Enfin le jour arriva où j’allais être de fait libre de ma profession, comme déjà je l’étais en esprit. Et je fus libre. Et le Seigneur affranchit ma langue comme il avait affranchi mon cœur. Et je vous bénissais avec joie en allant à cette villa avec tout ce qui m’était cher. Comment j’y employai des études déjà consacrées à votre service, mais qui, dans cette halte soudaine, soufflaient encore la superbe de l’école, c’est ce que témoignent les livres de mes conférences dans l’intimité, et mes entretiens solitaires en votre présence, et les lettres que j’écrivais à Nebridius absent. Mais le temps suffirait-il à rappeler toutes les grâces dont vous nous avez alors comblés ? Et puis il me tarde de passer à des objets plus importants.

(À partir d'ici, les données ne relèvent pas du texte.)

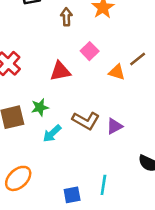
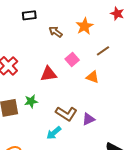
brown arrow: (66, 17) -> (56, 32), turned -56
brown line: (138, 59) -> (103, 51), moved
cyan arrow: (52, 133) -> (54, 133), moved

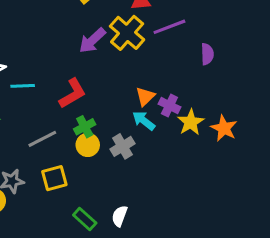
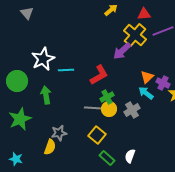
purple arrow: (92, 40) -> (122, 51), moved
gray line: (42, 139) -> (94, 108), moved, turned 30
yellow square: (54, 178) -> (97, 135), moved, turned -36

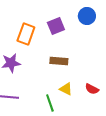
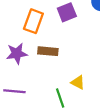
brown rectangle: (59, 61) -> (48, 51), moved

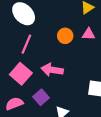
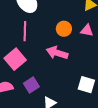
pink line: (26, 44) -> (25, 31), turned -30
pink arrow: (52, 70) -> (57, 53), moved

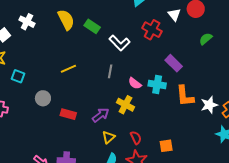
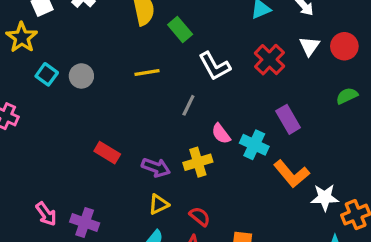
yellow line: (68, 69) -> (147, 72), moved
orange L-shape: (185, 96) -> (292, 174), turned -50
gray circle: (43, 98) -> (81, 76), moved
yellow cross: (125, 105) -> (198, 162), turned 30
purple arrow: (101, 115) -> (156, 167), turned 42
red semicircle: (136, 138) -> (200, 216), turned -40

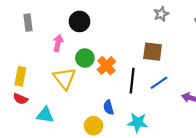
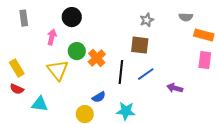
gray star: (161, 14) -> (147, 20), moved
yellow rectangle: (20, 76) -> (17, 68), turned -42
blue semicircle: (109, 107) -> (99, 97), turned -104

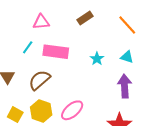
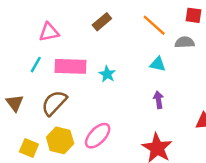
cyan star: (97, 59) -> (107, 74), moved
purple arrow: (125, 86) -> (158, 100), size x0.6

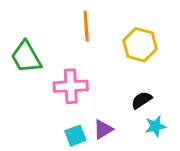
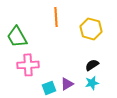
pink cross: (71, 86) -> (28, 65), moved
cyan star: (155, 126) -> (92, 83), moved

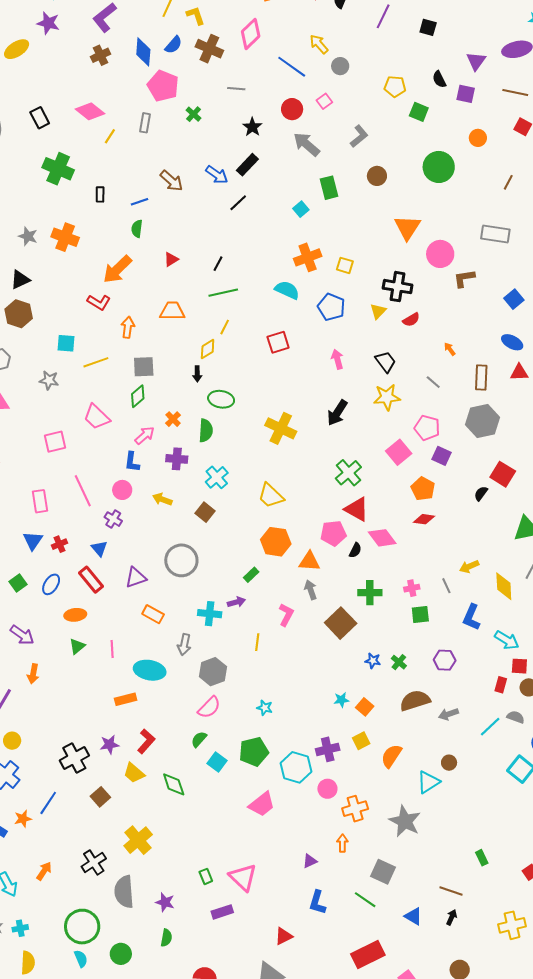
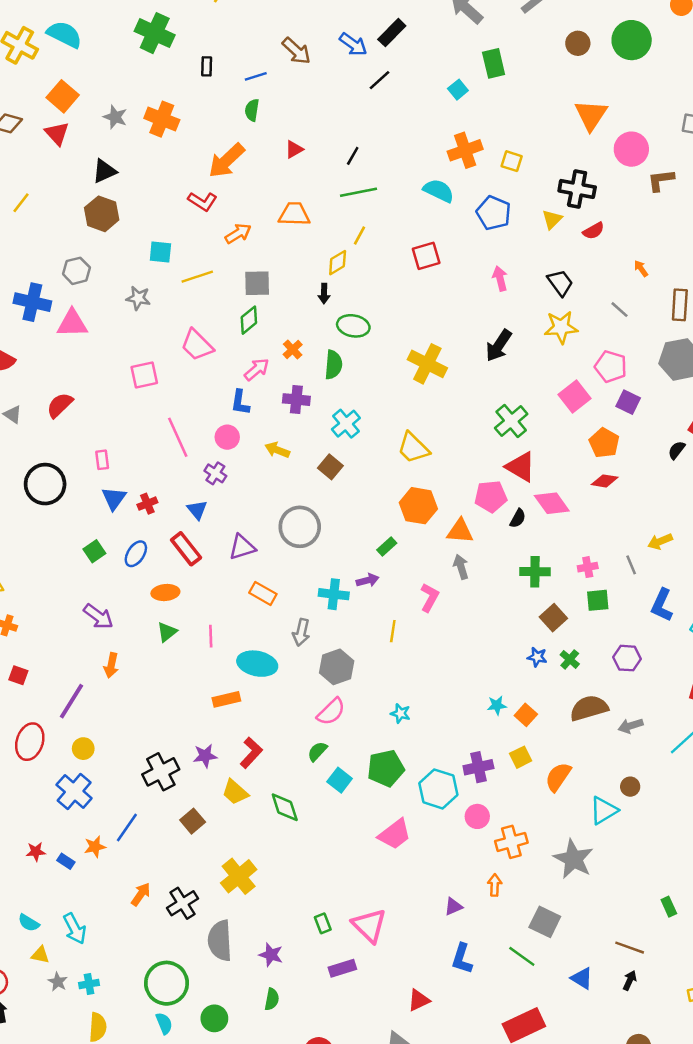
brown circle: (377, 176) -> (578, 43), moved
orange arrow: (128, 327) -> (238, 233), turned 50
pink rectangle: (40, 501) -> (102, 460), moved, size x0.7
brown square: (341, 623) -> (553, 618), moved, size x0.7
orange arrow: (44, 871) -> (141, 894), moved

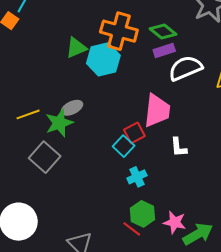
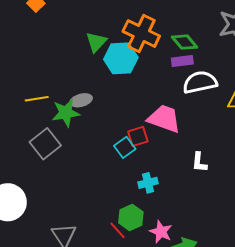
green triangle: (76, 48) -> (96, 42), turned -35
pink trapezoid: (157, 111) -> (164, 119), turned -87
white L-shape: (179, 147) -> (199, 162), moved
cyan cross: (137, 177) -> (148, 183), moved

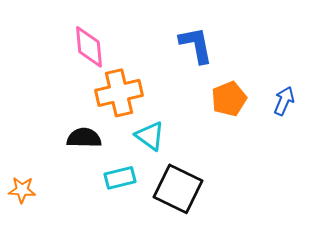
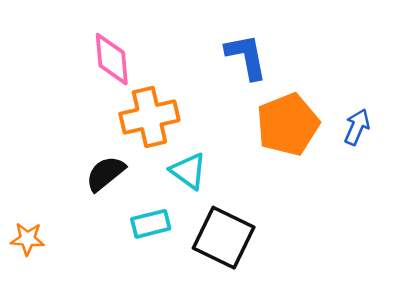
orange pentagon: (229, 99) -> (288, 124), size x1.4
black semicircle: (84, 138) -> (105, 174), turned -40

Ma mémoire me rappelle à vous, Seigneur, et il m’est doux de vous confesser par quels aiguillons intérieurs vous m’avez dompté, comment vous m’avez aplani en abaissant les montagnes et les collines de mes pensées, comment vous avez redressé mes voies obliques et adouci mes aspérités, et comment vous avez soumis Alypius, le frère de mon cœur, au nom de votre Fils unique, Notre-Seigneur et Sauveur Jésus-Christ, dont son dédain repoussait le nom de nos écrits. Il aimait mieux y respirer l’odeur des cèdres de la philosophie, déjà brisés en moi par le Seigneur, que l’humble végétation de l’Église, ces herbes salutaires, mortelles aux serpents.

Novice à l’amour pur, quels élans, mon Dieu, m’emportaient vers vous en lisant les psaumes de David, cantiques fidèles, hymnes de piété qui bannissent l’esprit d’orgueil ! et je partageais les loisirs de ma retraite avec Alypius, catéchumène comme moi, et avec ma mère, qui ne pouvait me quitter, femme ayant la foi d’un homme, et, avec le calme de l’âge, la charité d’une mère, la piété d’une chrétienne.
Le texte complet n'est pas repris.